PROBLEM DETAILS:
With the line containing "Asteria Park" as the starting point, output the remaining lines of the data exactly as they are, through the last.

(Collected data)

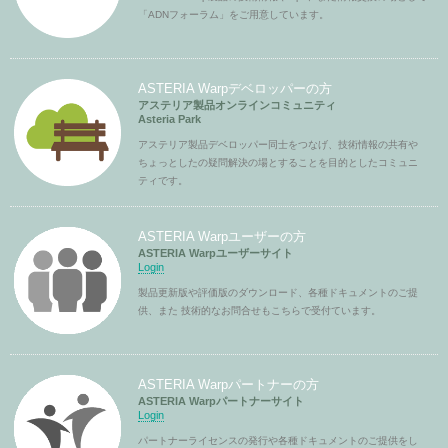
「ADNフォーラム」をご用意しています。
ASTERIA Warpデベロッパーの方
アステリア製品オンラインコミュニティ
Asteria Park
アステリア製品デベロッパー同士をつなげ、技術情報の共有や
ちょっとしたの疑問解決の場とすることを目的としたコミュニ
ティです。
ASTERIA Warpユーザーの方
ASTERIA Warpユーザーサイト
Login
製品更新版や評価版のダウンロード、各種ドキュメントのご提
供、また 技術的なお問合せもこちらで受付ています。
ASTERIA Warpパートナーの方
ASTERIA Warpパートナーサイト
Login
パートナーライセンスの発行や各種ドキュメントのご提供をし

COMPLETED TASK:
Asteria Park
アステリア製品デベロッパー同士をつなげ、技術情報の共有や
ちょっとしたの疑問解決の場とすることを目的としたコミュニ
ティです。
ASTERIA Warpユーザーの方
ASTERIA Warpユーザーサイト
Login
製品更新版や評価版のダウンロード、各種ドキュメントのご提
供、また 技術的なお問合せもこちらで受付ています。
ASTERIA Warpパートナーの方
ASTERIA Warpパートナーサイト
Login
パートナーライセンスの発行や各種ドキュメントのご提供をし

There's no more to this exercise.